Why agriculture is the centre for integrated rural development aspirations
On Saturday, a group of experts from various institutions held a discussion on integrated rural development to accelerate food production in the country.
This was a forum hosted by the Ebony Centre that brought together senior government dignitaries, including ministers from the line ministries.
Actually, the purpose of the event was to allow the experts and stakeholders to generate ideas that could be used to accelerate rural development.
The debate was very positive and encouraging and, if taken seriously by our government and ministries concerned, will help in empowering the local people in rural areas.
Agricultural development is one aspect of integrated rural development.
The functions of agriculture in the development process are vital because no development can take place without the involvement of agriculture.
However, increasing agricultural productivity cannot be attained by the physical extension of farms without the application of improved technology and better management systems.
There is a great need to empower young people because that is the driving force behind the idea of integrated rural development.
The people in the rural areas have great ideas to increase the food production of the country, but lack of support from the government and partners and poor roads have always been their major challenges.
It is very important for the government to ensure good roads are constructed to connect farming communities to the market and also allow wholesalers who would like to buy directly from the farms.

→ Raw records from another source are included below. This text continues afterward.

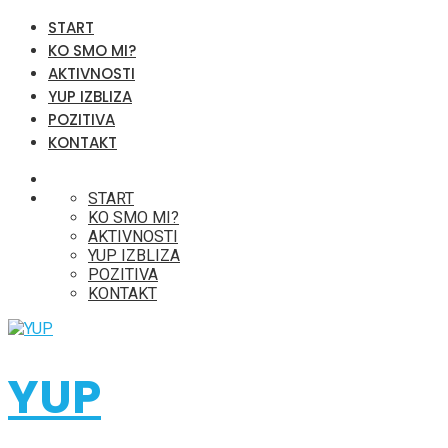
START
KO SMO MI?
AKTIVNOSTI
YUP IZBLIZA
POZITIVA
KONTAKT
START
KO SMO MI?
AKTIVNOSTI
YUP IZBLIZA
POZITIVA
KONTAKT
YUP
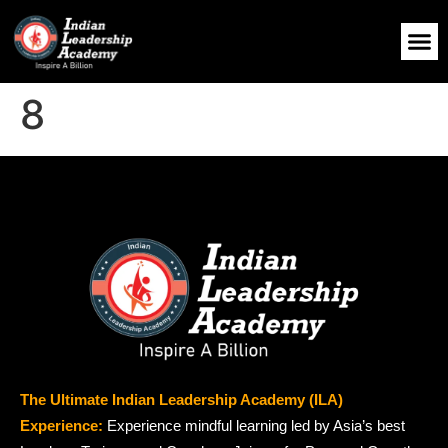
8
The Ultimate Indian Leadership Academy (ILA)
Experience:
Experience mindful learning led by Asia’s best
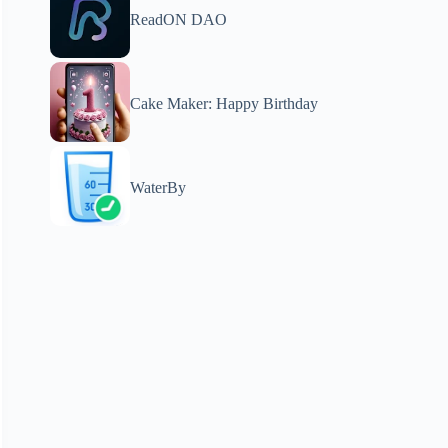
ReadON DAO
Cake Maker: Happy Birthday
WaterBy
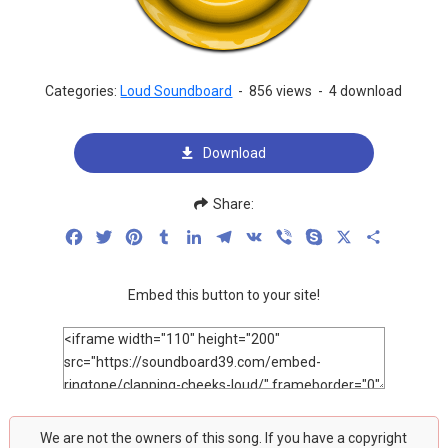
Categories:
Loud Soundboard
-
856 views
-
4 download
Download
Share:
Facebook
Twitter
Pinterest
Tumblr
LinkedIn
Telegram
VK
Viber
Skype
X
Share
Embed this button to your site!
We are not the owners of this song. If you have a copyright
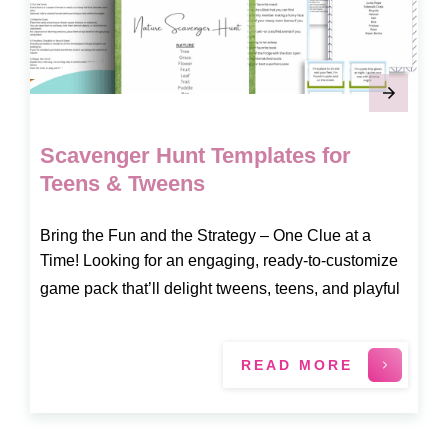
Scavenger Hunt Templates for
Teens & Tweens
Bring the Fun and the Strategy – One Clue at a
Time! Looking for an engaging, ready-to-customize
game pack that’ll delight tweens, teens, and playful
READ MORE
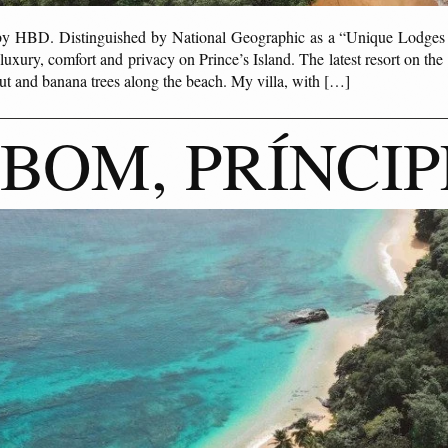
 by HBD. Distinguished by National Geographic as a “Unique Lodge
xury, comfort and privacy on Prince’s Island. The latest resort on the i
t and banana trees along the beach. My villa, with […]
BOM, PRÍNCIP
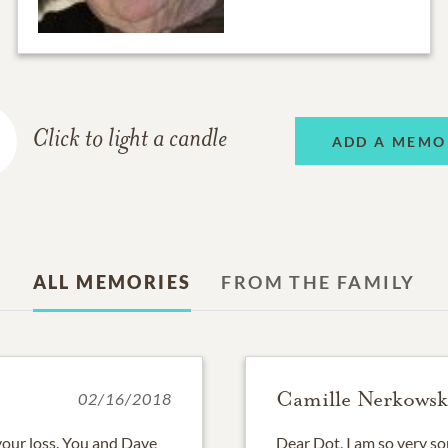
Click to light a candle
ADD A MEMO
ALL MEMORIES
FROM THE FAMILY
Camille Nerkowsk
02/16/2018
your loss. You and Dave
Dear Dot, I am so very sorr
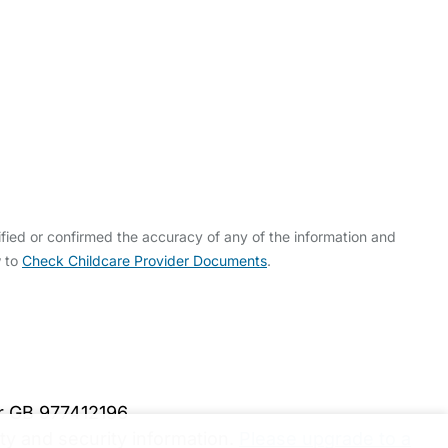
fied or confirmed the accuracy of any of the information and
w to
Check Childcare Provider Documents
.
er GB 977412196
y and security information.
Please upgrade to a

Most of the fresh foods, including fruits and vegetables, that are sold in Juba and imported from Uganda are bought from deep in the villages, hundreds of kilometres away.
This is only possible due to the accessibility of the farms and markets as well. So, we need connectivity between buyers and sellers, which could only be possible through better roads.
Of course, there are several organisations that are empowering local households across communities in the country through small-scale farming to meet the nutrition needs of the family.
But there is a need to empower our people through subsistence farming for a sustainable future and economic growth.